Among the entries below, find the line with "Απαγορεύεται η αναπαραγωγή", then quote it and each following line up to and including the line with "http://odysseus.culture.gr/h/1/gh151.jsp?obj_id=3343", and nothing else.

**GIVEN RECORDS:**
**********
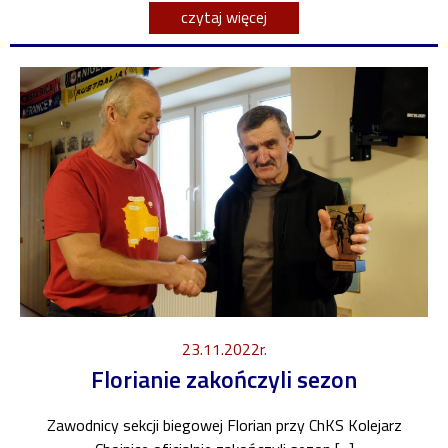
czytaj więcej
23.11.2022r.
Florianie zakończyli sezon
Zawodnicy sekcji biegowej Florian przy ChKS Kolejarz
**********
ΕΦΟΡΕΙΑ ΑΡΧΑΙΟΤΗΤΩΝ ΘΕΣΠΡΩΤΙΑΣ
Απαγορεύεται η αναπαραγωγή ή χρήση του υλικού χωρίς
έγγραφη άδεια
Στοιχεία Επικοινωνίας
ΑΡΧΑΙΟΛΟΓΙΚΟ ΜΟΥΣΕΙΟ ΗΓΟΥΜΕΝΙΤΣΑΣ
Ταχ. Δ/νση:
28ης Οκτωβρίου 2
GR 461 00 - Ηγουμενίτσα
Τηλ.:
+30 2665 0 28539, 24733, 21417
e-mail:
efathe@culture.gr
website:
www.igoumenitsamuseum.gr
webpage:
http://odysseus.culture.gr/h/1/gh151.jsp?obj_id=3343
**********
**RESPONSE:**
Απαγορεύεται η αναπαραγωγή ή χρήση του υλικού χωρίς
έγγραφη άδεια
Στοιχεία Επικοινωνίας
ΑΡΧΑΙΟΛΟΓΙΚΟ ΜΟΥΣΕΙΟ ΗΓΟΥΜΕΝΙΤΣΑΣ
Ταχ. Δ/νση:
28ης Οκτωβρίου 2
GR 461 00 - Ηγουμενίτσα
Τηλ.:
+30 2665 0 28539, 24733, 21417
e-mail:
efathe@culture.gr
website:
www.igoumenitsamuseum.gr
webpage:
http://odysseus.culture.gr/h/1/gh151.jsp?obj_id=3343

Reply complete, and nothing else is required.